Children will likely be allowed to return to outdoor sports training given they are already taking part at school. Other outdoor sports like golf and tennis may be allowed from next month and a return of click-and-collect services will also be examined by ministers.

But there is fresh doubt over whether the construction sector will be allowed to reopen - even partially to allow for work on private homes - amid concerns this could have an impact on the Government's commitment to allow all secondary students to return to school on April 12.

A senior government source acknowledged last night that although no final decision has been made, the Taoiseach could be able to announce a broad outline of what may be possible in May and June in terms of the reopening of non-essential retail and then the hospitality industry for outdoors.

But there are unlikely to be firm commitments or dates given to the public. There is a debate in Government this weekend as to whether a review of the revised restrictions to be announced on Tuesday will be carried out again at the end of April or the middle of May.

Some ministers favour a review in four weeks, while others in Government believe it should be six weeks before any further relaxation is considered.

Reopening the retail and hospitality sectors will be contingent on the most vulnerable, including all over-70s, being vaccinated, which the Government expects will be mid-to-late May, as well as no new variants of concern emerging or spreading widely in the community.

"There is an obligation on the Government to try and indicate what May and June might look like with the vaccine roll-out.
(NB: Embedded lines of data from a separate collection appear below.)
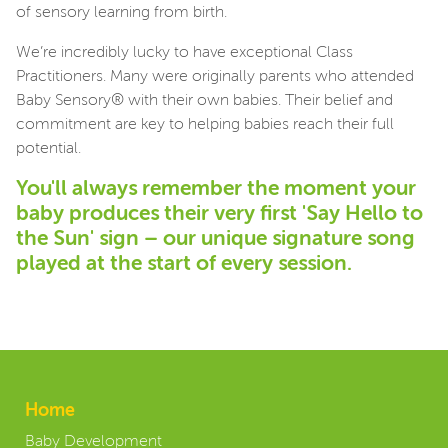
of sensory learning from birth.
We’re incredibly lucky to have exceptional Class
Practitioners. Many were originally parents who attended
Baby Sensory® with their own babies. Their belief and
commitment are key to helping babies reach their full
potential.
You'll always remember the moment your
baby produces their very first 'Say Hello to
the Sun' sign – our unique signature song
played at the start of every session.
Home
Baby Development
At some point, we have to link vaccine roll-out to the roadmap," a Cabinet source said.

But a second senior government source cautioned that internal modelling has shown that while vaccinating all over-70s dramatically reduces death, it cuts ICU admissions by only around 10pc. "[The] risk of hospitals being overwhelmed remains," they said. "Anything we do should be careful, cautious, phased."

In the short term, the Government is anxious to ease the 5km limit on all non-essential travel, with a new limit of between 10km and 15km from April 5 considered likely.

The prospect of people being able to travel around their home county, which some ministers have argued for, is thought to have diminished in recent days. "Nphet will look at that and go 'what's the bare minimum necessary to give people a bit of hope and optimism while not really changing anything'. I think it could be 10km," a government source said.

While work on social housing projects and some other construction considered essential has been allowed to continue, some ministers are anxious to allow work on private homes to resume from early next month.

One minister said they had received representations from dozens of constituents who are paying for rental accommodation on top of a mortgage for a property that was being built or refurbished before the lockdown.

"I wouldn't be surprised if there is some disagreement on construction," a senior Cabinet source said.

"Nphet recognises we have to give the general public something back in relation to outdoor activists, but they might be a bit less willing in commercial activity space."

Housing Minister Darragh O'Brien has argued for the phased return of the construction sector, but there are fears across Government the extra mobility this would bring could impinge on schools reopening fully after the Easter break.

Fine Gael junior housing minister Peter Burke said: "It is a priority to get residential construction open in a safe manner to ensure supply of new homes increases. However, it's dependent on public heath data and advice.

"I also believe it's critical that we signal to the commercial sector an indicative date pending key public health metrics going the right way for reopening to provide certainty for the sector."